Protecting personal data in Census 2021 results

1. Main points

By law, the Office for National Statistics (ONS) must protect the confidentiality of respondents to Census 2021.
We protected the confidentiality of individuals' data in three ways: swapping records between areas, applying a cell key method to each table, and applying disclosure rules in deciding which tables could be published.
These disclosure control measures have been carefully designed to protect confidentiality without distorting the statistics unduly.
We used targeted record swapping to protect individuals and households with unusual and identifying characteristics, swapping with others of similar characteristics in nearby areas; the geographies were changed for between 7% and 10% of households, and for between 2% and 5% of individuals in communal establishments.
We used a cell key method to protect against disclosure by differencing by adding "noise" to every dataset, known as data perturbation; a typical dataset would have around 14% of cell counts perturbed by a small amount, and small counts were more likely to have been perturbed than large counts.
We used disclosure rules to prevent very sparse datasets in the table builder where identification and disclosure would have an increased risk.

Nôl i'r tabl cynnwys

2. Why we use statistical disclosure control

Statistical disclosure control (SDC) covers a range of methods to protect individuals, households, businesses and their attributes, or characteristics, from identification in published datasets and microdata.
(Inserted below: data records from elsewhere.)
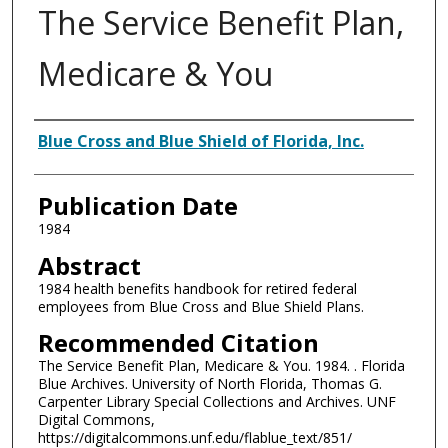
The Service Benefit Plan,
Medicare & You
Authors
Blue Cross and Blue Shield of Florida, Inc.
Publication Date
1984
Abstract
1984 health benefits handbook for retired federal
employees from Blue Cross and Blue Shield Plans.
Recommended Citation
The Service Benefit Plan, Medicare & You. 1984. . Florida
Blue Archives. University of North Florida, Thomas G.
Carpenter Library Special Collections and Archives. UNF
Digital Commons,
https://digitalcommons.unf.edu/flablue_text/851/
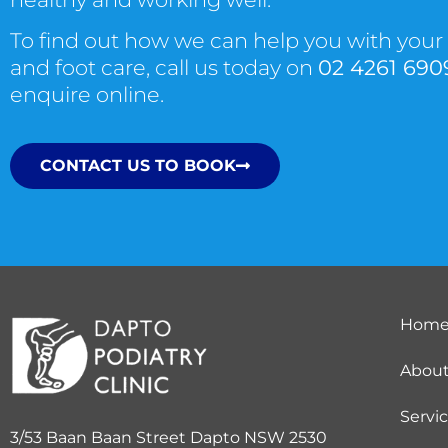
To find out how we can help you with your
and foot care, call us today on
02 4261 690
enquire online.
CONTACT US TO BOOK
Hom
Abou
Servi
3/53 Baan Baan Street Dapto NSW 2530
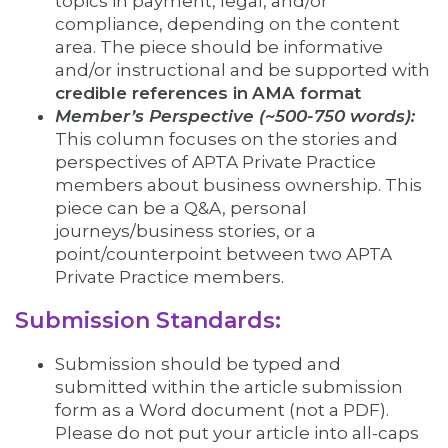
topics in payment, legal, and/or
compliance, depending on the content
area. The piece should be informative
and/or instructional and be supported with
credible references in
AMA format
Member’s Perspective (~500-750 words):
This column focuses on the stories and
perspectives of APTA Private Practice
members about business ownership. This
piece can be a Q&A, personal
journeys/business stories, or a
point/counterpoint between two APTA
Private Practice members.
Submission Standards:
Submission should be typed and
submitted within the article submission
form as a Word document (not a PDF).
Please do not put your article into all-caps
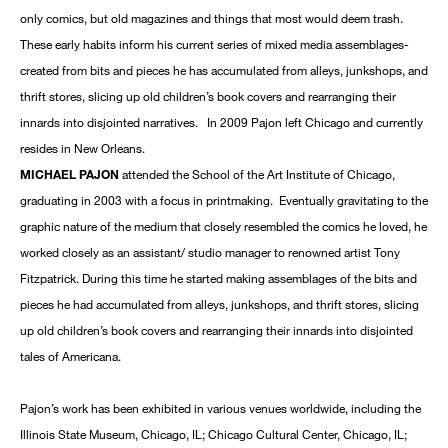
only comics, but old magazines and things that most would deem trash.
These early habits inform his current series of mixed media assemblages-
created from bits and pieces he has accumulated from alleys, junkshops, and
thrift stores, slicing up old children’s book covers and rearranging their
innards into disjointed narratives. In 2009 Pajon left Chicago and currently
resides in New Orleans.
MICHAEL PAJON
attended the School of the Art Institute of Chicago,
graduating in 2003 with a focus in printmaking. Eventually gravitating to the
graphic nature of the medium that closely resembled the comics he loved, he
worked closely as an assistant/ studio manager to renowned artist Tony
Fitzpatrick. During this time he started making assemblages of the bits and
pieces he had accumulated from alleys, junkshops, and thrift stores, slicing
up old children’s book covers and rearranging their innards into disjointed
tales of Americana.
Pajon’s work has been exhibited in various venues worldwide, including the
Illinois State Museum, Chicago, IL; Chicago Cultural Center, Chicago, IL;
Methods may be applied to the microdata (pre-tabular) or the output tables (post-tabular) before release.

The Office for National Statistics (ONS) has legal obligations under the Statistics and Registration Service Act (SRSA, 2007) Section 39 and the Data Protection Act (2018) that require the ONS not to reveal the identity or private information about an individual or organisation. The General Data Protection Regulation (GDPR) that came into force in the UK on 25 May 2018 reinforced our obligations, both in data release and data handling.

More generally, we have a pledge to respondents that the information will only be used for statistical purposes, so we must look after and protect the information that is provided to us. Moreover, a breach of disclosure could lead to criminal proceedings against an individual who has released or authorised the release of personal information, as defined under Section 39 of the SRSA.

The SRSA defines "personal information" as information that identifies a particular person if the identity of that person:

is specified in the information
can be deduced from the information
can be deduced from the information taken together with any other published information

Nôl i'r tabl cynnwys

3. Improvements from the 2011 Census

In the 2011 Census, the Office for National Statistics (ONS) used targeted record swapping to protect the confidentiality of individual responses and released a set of static tables. Generally, users were positive about the releases in the 2011 Census. However, concerns were raised around three aspects of dissemination: accessibility, flexibility, and timeliness. We looked to build on what worked in 2011 and address what worked less well.

To help focus priorities, early work looked at a strategy that targeted user concern in the three areas highlighted by the UK Statistics Authority, which were:

accessibility – this meant allowing a user to find the tables that they required; the level of detail that a user could be allowed would be subject to the assessment of disclosure risk that the combination of variables, classifications and geography would generate
flexibility - users reported a desire to create their own outputs and frustration with decisions taken on the level of detail made available in static tables
timeliness - users expressed disappointment that no substantial improvement had been made in 2011 compared with the release of the 2001 Census outputs

The challenge is balanced against the legal obligations to protect against disclosure risk. This balance of risk versus utility is the classic problem for statistical disclosure control.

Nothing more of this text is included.